All the rules are irrelevant. Because they were written in the days of old media, by old FMCG marketers.
These companies made their money by mass-production of goods that would have consistent appeal to a large majority of consumers, over a sufficient period of time to create maximum profit. Branding was the discipline they used to communicate the consistency of their product and the reliability of its promise - 360-degree branding tried to ensure that this message was delivered consistently across all communications, to all consumers, at all times.
But nowadays, the money’s in services, not products.
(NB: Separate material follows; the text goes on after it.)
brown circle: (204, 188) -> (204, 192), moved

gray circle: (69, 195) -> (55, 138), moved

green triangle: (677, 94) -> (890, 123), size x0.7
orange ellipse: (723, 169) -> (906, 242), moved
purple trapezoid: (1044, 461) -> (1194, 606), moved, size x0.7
Walmart’s revenues are around three times bigger than the entire revenues of both Procter & Gamble and Unilever combined. Citibank and ING are more than twice their size. This is the age of services, not products - and service marketing requires totally different rules. Services are customised, not mass-produced. Each customer is different, each contact is unique. Companies must adapt to the different needs of each customer, each time, at each touchpoint.
Secondly, most of today’s most powerful brands are built on concepts, not products. Do you know how Apple produced the iPod with iTunes? First, it commissioned an idea and a design from Ideo. Next, it bought chips from Motorola, and put them in a casing made by Foxconn. Then it hired developers to create music software. Meanwhile, agents negotiated access to content, which was in turn created by publishers and artists. Apple merely packaged all of this together, managed it and sold it. It produced nothing.
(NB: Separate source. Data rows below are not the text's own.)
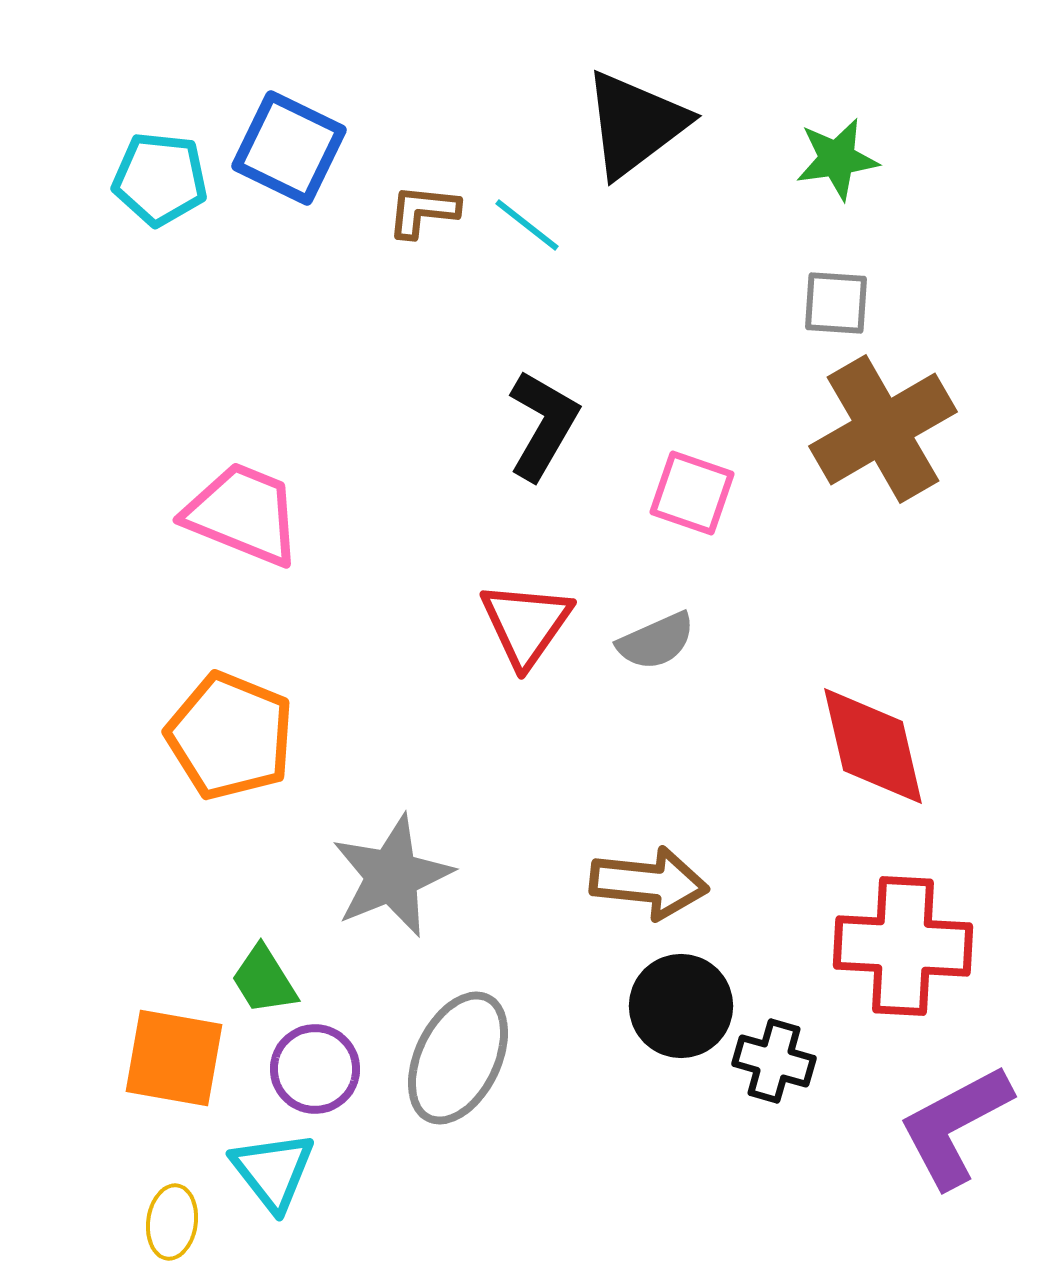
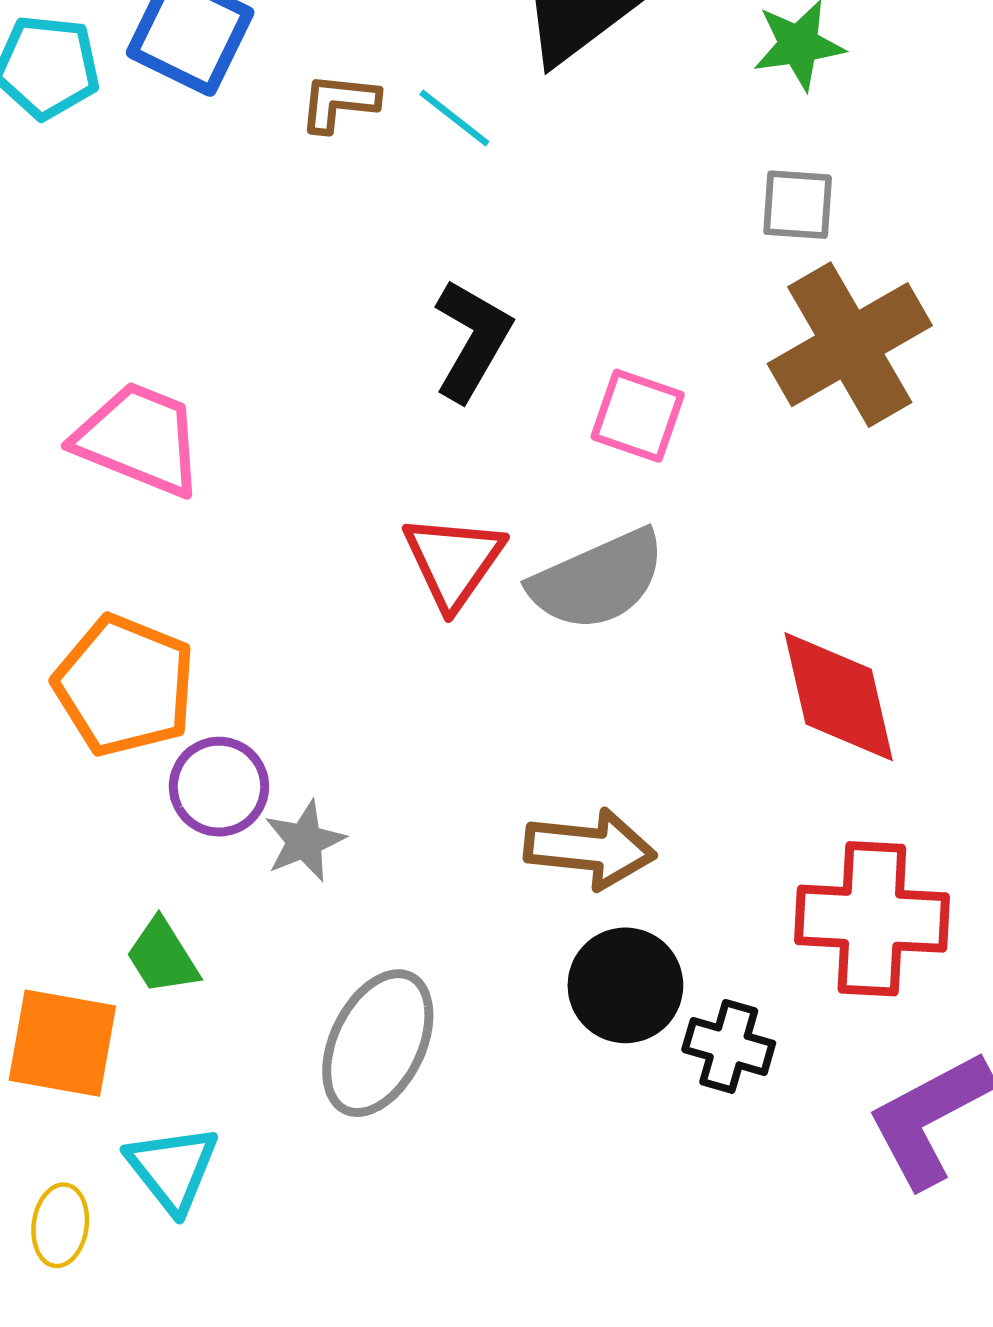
gray semicircle: (656, 641) -> (598, 580), size x1.6
gray star: (392, 876) -> (305, 841), size x0.6
purple circle: (315, 1069) -> (219, 787), moved

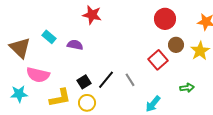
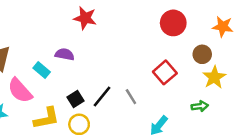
cyan rectangle: (49, 37) -> (42, 70), moved
brown circle: (176, 45) -> (202, 54), moved
yellow star: (200, 51) -> (214, 77), moved
pink semicircle: (38, 75) -> (20, 91), turned 35

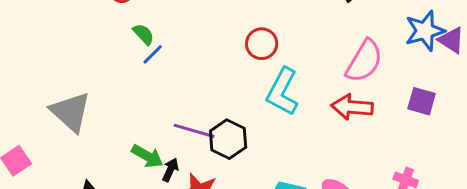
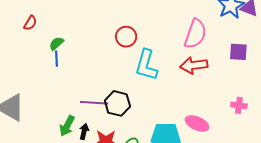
green semicircle: (144, 34) -> (56, 43), moved, turned -77
blue line: (153, 54) -> (57, 59), turned -35
green arrow: (147, 156) -> (67, 126), turned 100

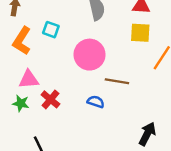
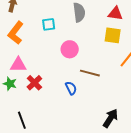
cyan square: (51, 30) -> (49, 24), moved, turned -32
pink circle: (90, 55) -> (70, 49), size x0.7
blue semicircle: (96, 102) -> (71, 88), turned 40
Third, if a brand is predictable today, it’s dead tomorrow. Disney develops a new product every five minutes. Sony produces around 5,000 new products a year. Zara can take a fashion design from the catwalks of Paris to the shelves of Orchard Road in 15 days. In today’s world, innovation is everything.
Fourth, even if you want to create a predictable brand message over time, you can’t. There are more than 50 million blogs, perpetually communicating messages about brands.
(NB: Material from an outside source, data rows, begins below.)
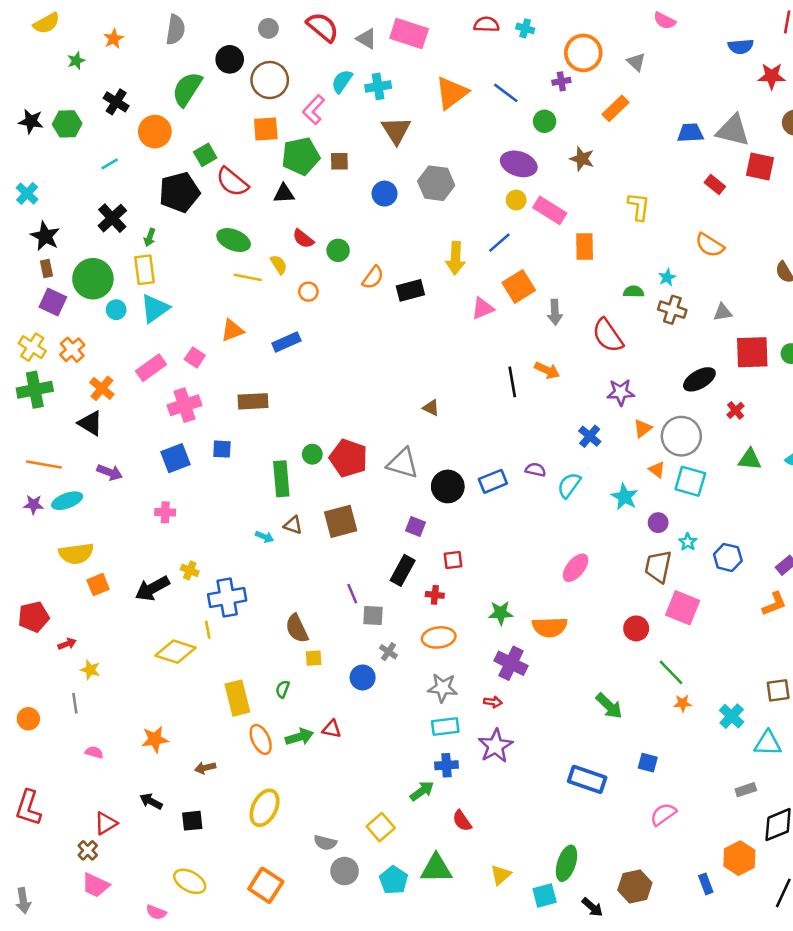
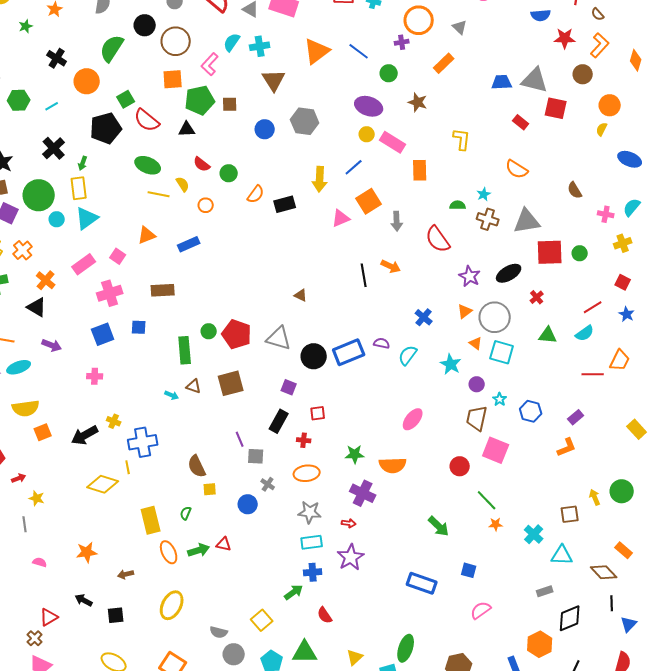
green hexagon: (67, 124) -> (19, 100), moved
gray triangle: (723, 312) -> (527, 221), size x1.8
purple star: (621, 392) -> (470, 276), moved, turned 30
blue rectangle: (493, 481) -> (349, 352), size x1.4

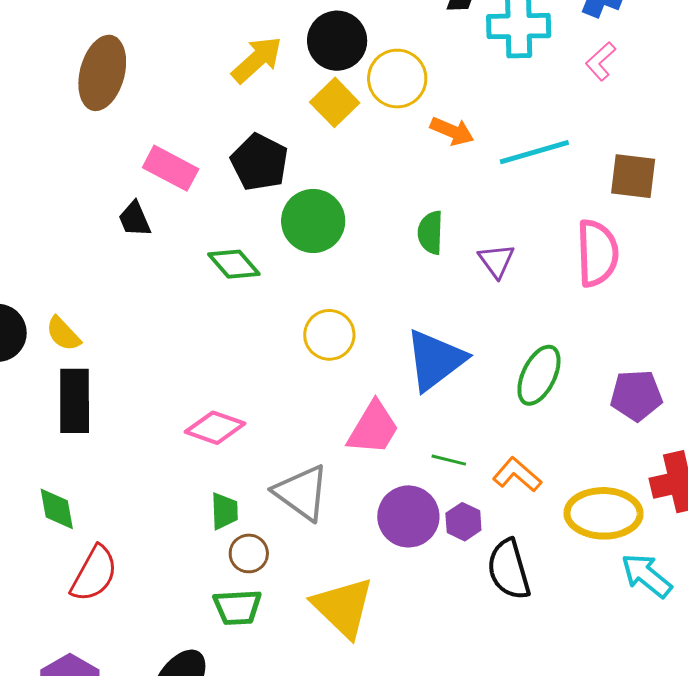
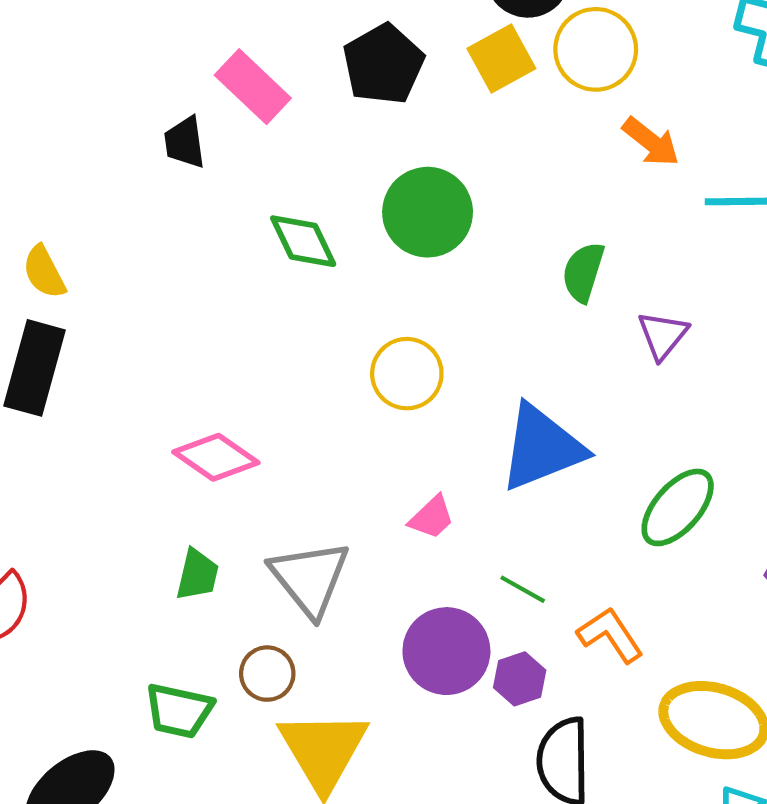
black pentagon: (259, 162) -> (383, 64), moved
pink trapezoid: (373, 428) -> (432, 517), size x0.6
brown circle: (249, 553) -> (267, 674), moved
These messages are based on customer experience, personal agenda or social rumour - but are never based on your agreed strategic positioning. In China alone, we’ve seen countless examples of online ‘brand terrorism’.
The formaldehyde stories battered beer brands. The triclosan gossip savaged sales of soaps and toothpastes. Rui Chenggang’s nationalist blog shut down Starbucks in the Forbidden City.
Fifth, the brand is now the business and the business is now the brand. The brand is encompassed in every experience that the consumer encounters - and therefore in every action a company takes.
The implications for marketers are massive. These new principles require a new kind of company with new methods of marketing. It’s not enough for companies to be effective marketing organisations; they must now become marketing organisms.
An organism is a living, breathing creature, whereas an organisation is structure-bound and system-driven.
A marketing organism is decentralised and instinctive, not centralised and controlled. It empowers its people and technologies to respond in different ways to different customers in different circumstances at different touchpoints.
Because, in this new world of marketing, it’s no longer about 360-degree branding. It’s about how well you manage the one degree that matters at every moment.